Otra de las noticias cíclicas es el anuncio de tregua de ETA. Al menos esta vez no han patinado los políticos; salvando las no menos clásicas declaraciones extemporáneas de Mayor Oreja, aquél político mediocre que creyó que ser Ministro del Interior era el camino más corto para ser lendakari vasco. Casi da vergüenza comentar un comunicado que no dice nada nuevo y al que ni Aralar le ha dado trascendencia alguna. Al menos en eso vamos aprendiendo.

Lo que parece que va a dar más que hablar, al menos de momento, es el nuevo lío de la Federación Socialista Madrileña, aunque tampoco es novedad y es que lo de la FSM es el cuento de las mil y una noches.

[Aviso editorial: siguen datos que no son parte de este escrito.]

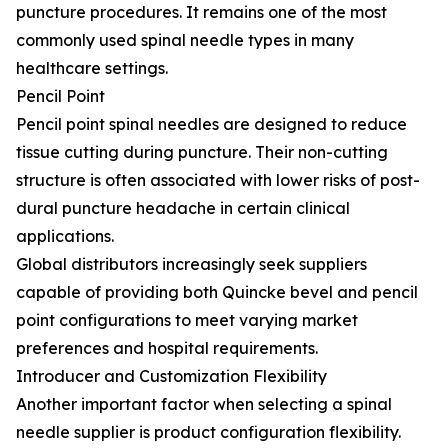
puncture procedures. It remains one of the most
commonly used spinal needle types in many
healthcare settings.
Pencil Point
Pencil point spinal needles are designed to reduce
tissue cutting during puncture. Their non-cutting
structure is often associated with lower risks of post-
dural puncture headache in certain clinical
applications.
Global distributors increasingly seek suppliers
capable of providing both Quincke bevel and pencil
point configurations to meet varying market
preferences and hospital requirements.
Introducer and Customization Flexibility
Another important factor when selecting a spinal
needle supplier is product configuration flexibility.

La pugna esta vez es entre Tomás Gómez, líder de la FSM que fue alcalde con mayor aceptación entre sus conciudadanos y Trinidad Jiménez, antigua candidata al Ayuntamiento de la capital. Ambos batallan para presentarse como cabeza de cartel en las próximas elecciones autonómicas. El primero tenía la difícil misión de pacificar una familia mal avenida que es lo que ha sido la FSM desde los tiempos de los acostistas-guerristas versus leguinistas-renovadores. En lugar de ello se ha dedicado a dos tareas: acallar la “disidencia” y hacer una oposición a Aguirre tan poco constructiva como la que ha hecho Rajoy a Zapatero con la diferencia que Aguirre maneja mejor la propaganda política que Zapatero y ha conseguido salir indemne, al menos aparentemente, de la crisis económica de su comunidad (no olvidemos que el INEM está transferido) y de la corrupción económica y moral de su partido. La otra candidata en liza no es tampoco alguien desconocida pues ya fue impuesta en su día como contrincante de Gallardón y fracasó, si bien no perdió en ningún momento los papeles como hizo Miguel Sebastián en uno de los actos más bochornosos que se recuerdan en la política democrática. Hablando mal y pronto “vaya dos patas pa’ un banco”. Y los aguirristas frotándose las manos y metiendo cizaña cuando, si tuvieran alguna medida de la decencia, deberían abstenerse de criticar el amago de democracia interna que son las primarias del PSOE porque en su casa no existe ni ese amago.

El exotismo lo ha puesto esta vez el profesor Neira. Alguna vez deberíamos aprender que ser víctima no cualifica. A una víctima hay que darle reparación y todo el apoyo que precise, pero ser víctima no es una virtud que ponga a alguien por encima del bien y del mal, ni justifica su pasado ni ha de consentírsele lo que haga en el futuro. Es una persona más que tiene sus aciertos y errores.


Por cierto, el poeta citado al inicio es Antonio Machado. Esperemos no tener que decir lo que comentó la víspera de salir al exilio: “Sería mejor que me quedara a morir en una cuneta”.